Discussing weight seems to be one of those social currencies that are divorced from their literal content, in much the same way “How are you today?” directed at strangers is. I’m not really asking how you are, I’m telling you I want to appear polite and friendly but not much more. I think that for many women, “Do you think I’m fat?” really means “Do you accept me and care about me?” And the correct answer is generally yes, yes I do care about you and accept you. But sometimes yes, you are also fat. But I can’t say that I think you’re fat because if I do so, what is really communicated is “I neither accept nor care about you.”
So it’s a dangerous question, as countless sitcoms about hapless husbands can attest. I don’t think we should take from this that women are manipulative or trying to trap the questionee; rather we should acknowledge that in our society it’s not okay to ask people if they care about us. Can you imagine approaching one of your friends and saying, “Hey, I could really use a check in on this – do you still have lots of warm, affectionate feelings about me? Are we still good friends?”
Until we’re allowed to do that, we’ll keep asking about our weight.

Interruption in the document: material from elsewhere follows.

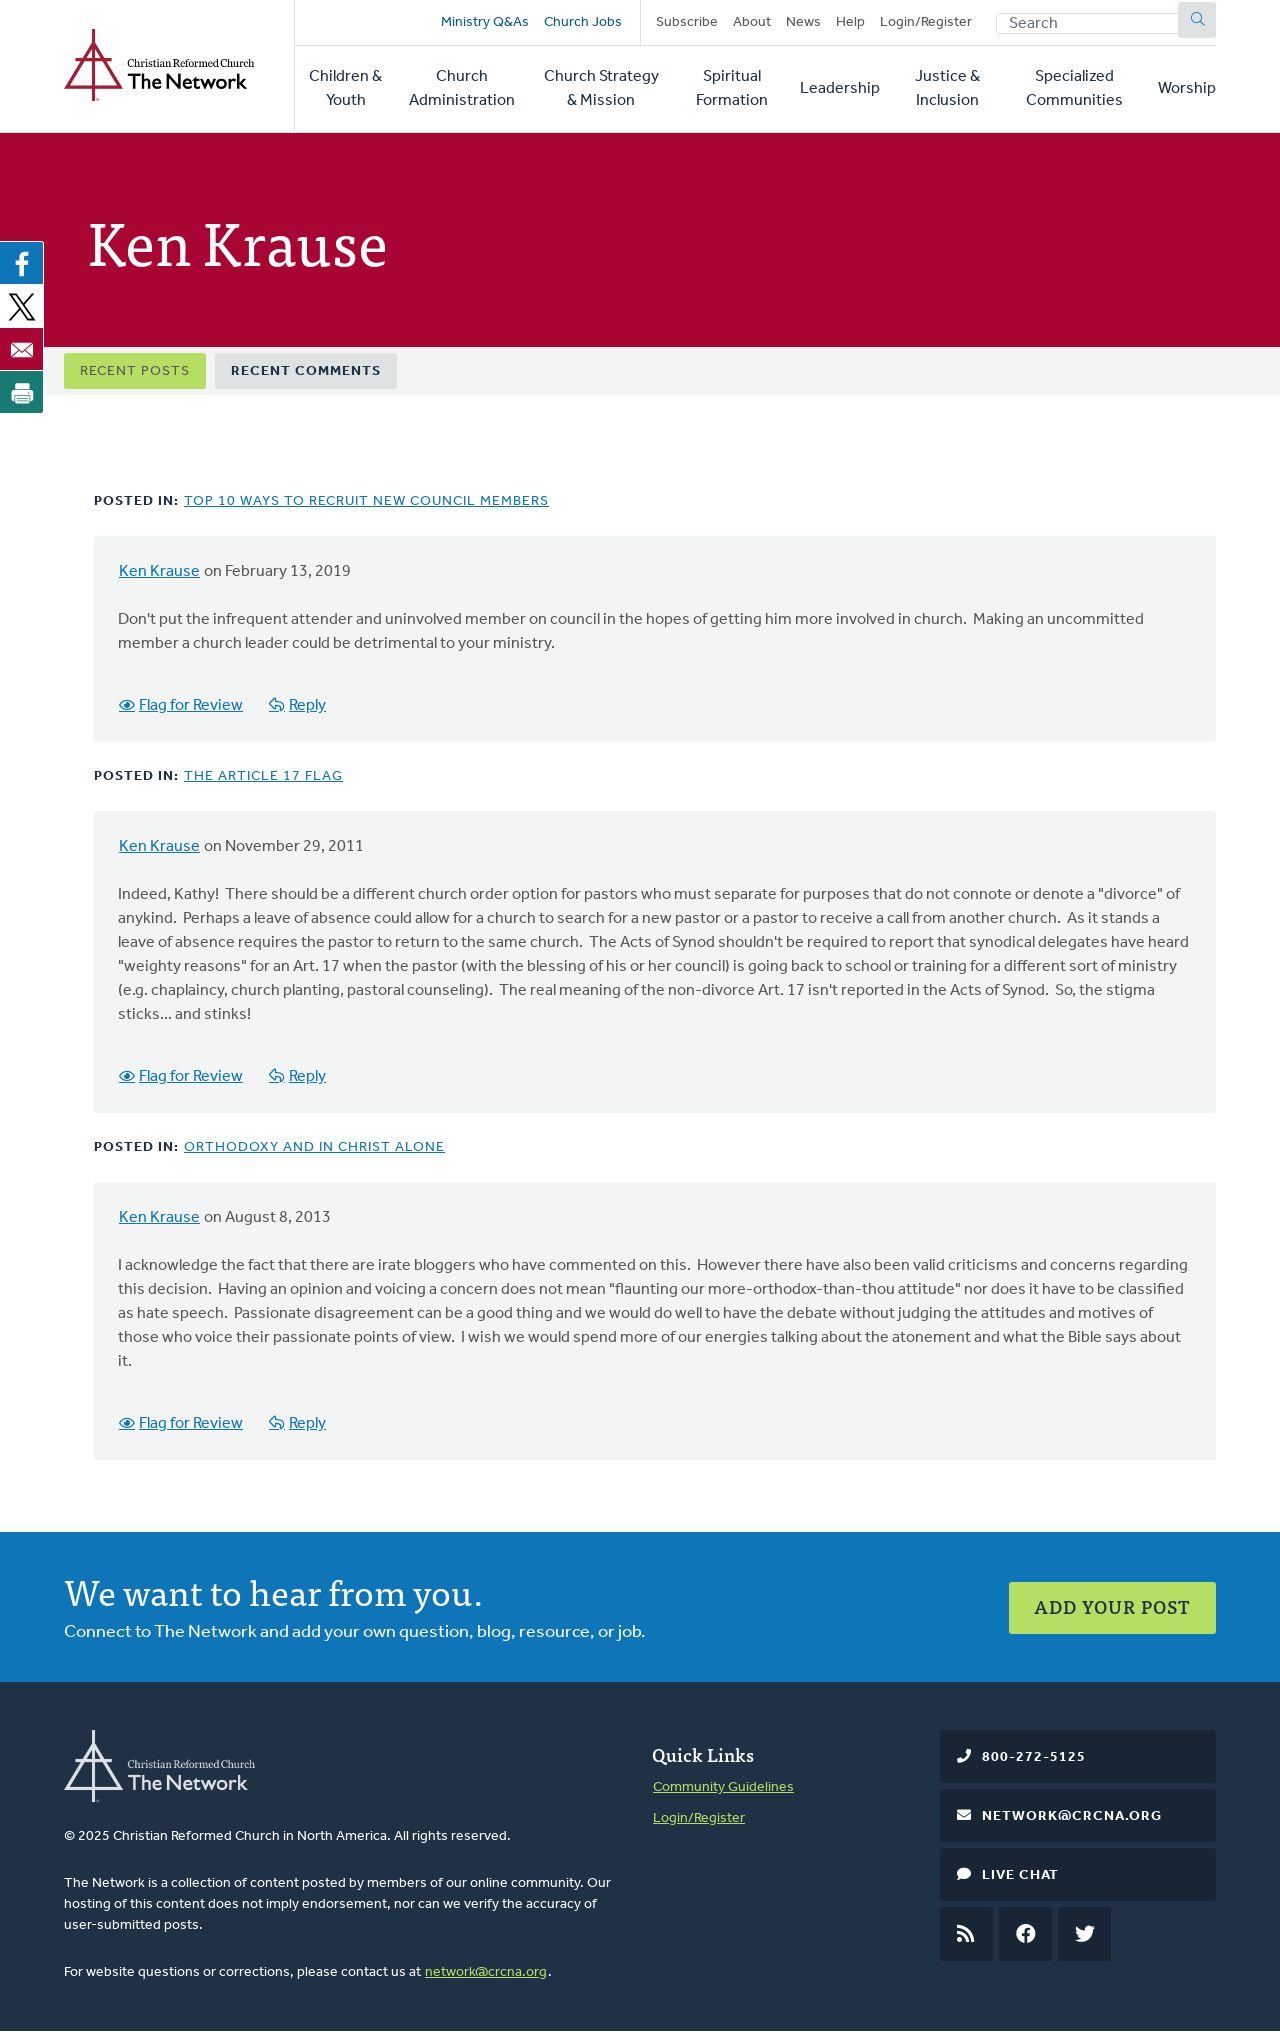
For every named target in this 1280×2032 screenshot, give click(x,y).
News (803, 22)
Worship (1187, 89)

But of course it’s not a total divorce. Lots of people, men and women and me, worry about being fat and this is why I think The Fat Question is so anxiety provoking. Even if it’s mostly a check on caring and acceptance, it’s also got a measure of literal fat-worry mixed in. So when I say “No, you look great” meaning “I accept you,” I am simultaneously saying, if the friend is indeed fat, “I am lying to you.” Or if she’s not fat, “I’m not taking your worries seriously.” You cannot, in fact, win.
And again, this isn’t a trap. Consider that the anxious, conflicted uncertainty that the askee experiences is almost certainly the same feeling that the asker is enduring. The fat question is in this sense a form of anxiety currency exchange in which the parties struggle over who ends up holding the basket, or rather the anxiety. You are being asked to take the burden of the unpleasant feelings for your friend. The trick is in addressing the real concerns, caring and sometimes weight, without taking on the anxiety burden, which really is not yours.

Tell me if I get fat.
Especially in the face.
I have been meaning to say something to you about this…
I have mixed feelings about this. On the one hand, I would never ask this question. I know my weight and I know the healthy range of weight for women my height. These are objective criteria that I prefer to check myself against, rather than ask my friends. I can also tell when I gain weight by how my clothes fit, again, not something I need to ask my friends about.
However, if I do ask my friends something about my appearance, I expect to be told the truth. You do me no favors by lying to me to try and preserve my feelings and let me continue to look ridiculous. I’d rather know that my new haircut makes me look like a madwoman locked in the attic than walk around deluding myself that it looks great. If I didn’t want your honest opinion, I wouldn’t ask the question in the first place.
So long as no one is cruel about it, friends should be able to tell each other the truth without damaging the friendship.